Lo mismo, palabra más, palabra menos, me había dicho el día anterior Norma Kennedy, que pidió verme de urgencia. Dijo que la estaban «reclutando» en una conspiración, aunque ella prefería negociar, pero que Galimberti tenía que entrar en razones y debíamos despegarnos del Tío Cámpora, porque «ya no tiene arreglo».
Acordé que viniera al día siguiente a las ocho de la mañana a casa, porque salíamos para Córdoba a las once, y apreté a Galimberti para que fuera. Empezaron insultándose, pero acabaron en un cierto acuerdo de continuar hablando. Yo los había dejado solos, con Wenceslao Benítez a cargo, y fui a una cita que había armado por otro canal con Alberto Brito Lima, que no quería verse con Galimberti sin ciertas garantías. Más o menos me contó las mismas cosas que Norma Kennedy, y quedé en llamarlo.

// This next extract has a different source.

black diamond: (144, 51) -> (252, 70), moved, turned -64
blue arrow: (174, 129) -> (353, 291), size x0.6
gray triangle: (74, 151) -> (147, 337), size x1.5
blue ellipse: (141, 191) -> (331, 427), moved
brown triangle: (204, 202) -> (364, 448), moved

En el viaje a Córdoba, conseguí aislarme con Cámpora y volví a insistirle, agregando los nuevos datos (no dije lo de Lastiri, porque podía generarle un lío serio). Dijo que él estaba manejando toda la situación, que la señora Isabel había estado sumamente afectuosa con él y que, para consolidar la relación, iba a enviar a su sobrino, Mario Cámpora, con su mujer, Magdalena Díaz Bialet, para acompañar al General y señora en París, que conocían muy bien, y donde podían serles muy útiles a Perón. Insistió en que Mario iba a convencer al General para que viniera el 25 de mayo, día de la asunción presidencial, y con el papel absolutamente central que el General tendría entonces se acabarían las intrigas. No hubo manera de hacerle entender lo equivocado que estaba, y se me salía del tema diciendo siempre que yo no entendía el manejo de «la Corte».

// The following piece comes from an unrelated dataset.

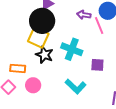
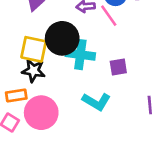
black circle: (42, 21) -> (62, 38), moved
black star: (44, 55) -> (33, 71), moved
pink circle: (33, 85) -> (41, 113), size x1.6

En El presidente que no fue, Miguel Bonasso cuenta:
El 7 de abril, cuando partieron de gira para la campaña de la segunda vuelta, Abal Medina habló largamente con el Presidente electo. Le comentó que el ambiente se estaba enrareciendo en la quinta y le propuso viajar a Madrid para frenar la intriga. Cámpora pensaba que Abal manejaba mal la corte de España y les restó importancia a los avisos. (27)
Debo aclarar que todo esto es parte de la versión que de esta época le da Mario Cámpora a Bonasso, a quien sigo citando:
Durante la vertiginosa gira que abarcó Neuquén, Santiago del Estero, Mendoza, San Luis, San Juan, Paraná, Santa Fe y Córdoba, Norma Kennedy envió varios mensajes a Galimberti y a Abal Medina exigiéndoles que entablaran inmediatas negociaciones. […] El 11 de abril en Córdoba, el dirigente de la JP y el secretario general se reunieron a puertas cerradas con el Tío, insistiendo en la necesidad del viaje a Madrid.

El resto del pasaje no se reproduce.